Page-level text extractions
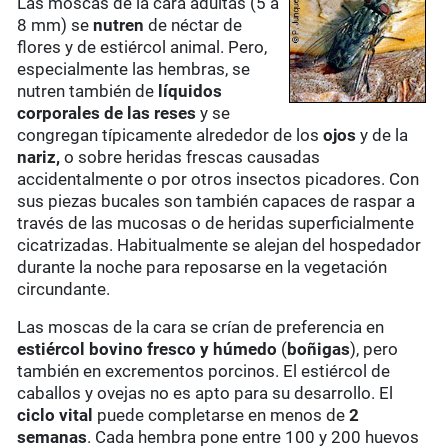
Las moscas de la cara adultas (5 a
8 mm) se
nutren
de néctar de
flores y de estiércol animal. Pero,
especialmente las hembras, se
nutren también de
líquidos
corporales de las reses
y se
congregan típicamente alrededor de los
ojos
y de la
nariz,
o sobre heridas frescas causadas
accidentalmente o por otros insectos picadores. Con
sus piezas bucales son también capaces de raspar a
través de las mucosas o de heridas superficialmente
cicatrizadas. Habitualmente se alejan del hospedador
durante la noche para reposarse en la vegetación
circundante.
Las moscas de la cara se crían de preferencia en
estiércol bovino fresco
y húmedo
(
boñigas
), pero
también en excrementos porcinos. El estiércol de
caballos y ovejas no es apto para su desarrollo. El
ciclo vital
puede completarse en menos de
2
semanas
. Cada hembra pone entre 100 y 200 huevos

- _WHAT YOU SHOULD DO_:
Lines in the data that include the word "cara" should all be copied.

- _RESULT FOR THIS TASK_:
Las moscas de la cara adultas (5 a
Las moscas de la cara se crían de preferencia en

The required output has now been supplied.